Margaret River Artist Jo Broadhurst aims to “give life to the ordinariness of the Australian Cultural Heritage” through his figurative sculptures. Exploring some of our iconic historical figures like Ned Kelly moving through to the more generalised figures of today like the “Tradie” or “The Hooded Youth” all with a humorous twist of reality. Jo works with Earthenware Clay finished with a cold glaze and a variety of patinas.
Jo Broadhurst – Artist Biography
Jo Broadhurst works from his studio at Prevelly near Margaret River and has developed an individual style of figurative sculpture that is unique to the South West.
“I enjoy giving life to the ‘ordinariness’ of Australian Cultural Heritage and love to explore the psyche of what it is to be Australian All pieces are constructed using earthenware clay, then fired and finished with a variety of patinas, and are created for both indoor and outdoor display.”
Born December 1953 Victoria
Moved to Margaret River, Western Australia in 1983 and ran various businesses including Margaret River Galleries (1994 – 2006)
Studied Art History at Edith Cowan University in 1998
Studied Sculpture over two semesters at TAFE Margaret River under Jane Hardy 2008/2009
Studied Drawing over one semester at TAFE Margaret River under Jane Hardy 2009
Attended various workshops with Sculptor Robyn Lees
Southwest Survey Bunbury Regional Art Galleries 2012
‘ICONS R US’ Bunbury Regional Art Galleries September 6 2013 – November 4 2013
Sculpture Exhibition Margaret River Gallery 2013
Current works represented in JahRoc Galleries, 83 Bussell Hwy, Margaret River
South West Survey 2012 – City of Bunbury Acquisition Award.
2013 – Recent exhibition at Bunbury Regional Art Gallery…
Icons ‘R’ Us
A Sculptural Essay on Cultural Identity by Jo Broadhurst
Bunbury Regional Galleries 6 Sept to 3 Nov 2013
From my studio at Prevelly on the coast near Margaret River.
The concept for my proposed body of work is found within our Australian Culture. Exploring and constructing perceived Australian Icons has been an element of my ongoing practice for some time now, and will be the focus of the body of work I am proposing for Bunbury Regional Galleries.
I see Australia as a country seeking its own cultural identity. Europe has such revered icons as the Madonna and Child or St Anthony holding the baby Jesus, whereas it is ironic that one of our greatest visual icons is Nolan’s Ned Kelly.

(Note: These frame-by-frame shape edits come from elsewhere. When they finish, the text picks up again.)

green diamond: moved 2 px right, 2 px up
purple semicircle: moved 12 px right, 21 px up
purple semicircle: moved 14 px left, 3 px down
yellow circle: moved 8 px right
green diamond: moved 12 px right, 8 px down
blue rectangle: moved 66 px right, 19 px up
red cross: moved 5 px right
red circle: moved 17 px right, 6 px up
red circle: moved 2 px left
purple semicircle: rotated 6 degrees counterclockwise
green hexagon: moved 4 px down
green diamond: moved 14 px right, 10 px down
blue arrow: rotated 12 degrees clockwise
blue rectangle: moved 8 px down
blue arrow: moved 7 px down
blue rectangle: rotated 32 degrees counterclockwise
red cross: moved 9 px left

We lack the traditions of Europe, built over thousands of years, and in our early ignorance missed the opportunity of building upon the rich indigenous culture of our land. Desperate at times, we have collated a handful of perceived Australian Icons; a combination of popular imagery and stereotypes which have come to be largely accepted as figureheads of Australian Culture, to which we cling, despite our contemporary multi-cultural world dismissing their relevance.
It is these icons, with their wry reflections of us that I enjoy representing back to Australian viewers. Through my three dimensional pieces, they are invited to reflect on the truth of such icons, both historically and currently.

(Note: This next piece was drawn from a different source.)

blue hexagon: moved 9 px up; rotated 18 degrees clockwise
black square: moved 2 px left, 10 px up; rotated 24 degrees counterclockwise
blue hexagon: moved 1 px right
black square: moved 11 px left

Thus the exhibition will include historic icons such as the ‘Tradie’ with his choc milk and fag for smoko’, and the ‘C.W.A’ lady with her blue rinse hair and plate of scones, through to more contemporary icons such as the ‘Tin Man’ fly in fly out worker with his heart of gold and chrome finish who is rusting from the feet up, the ‘Hooded Youth’ with his hunched attitude and I.Phone, and the ‘Policeman’ (peace keeper) with his utility belt bristling with weapons.
It is only from reflecting upon the iconography of our time that we can gain the clarity to construct the icons of the future.
My pieces are hand built using a leathered hard clay armature as the internal structure, which is then finished and detailed. Due to the large sizes, each piece is fired in two parts that then lock together without a visible join.
The completed pieces stand between 1mtr and 1.7 metres high and will be finished with a cold glaze.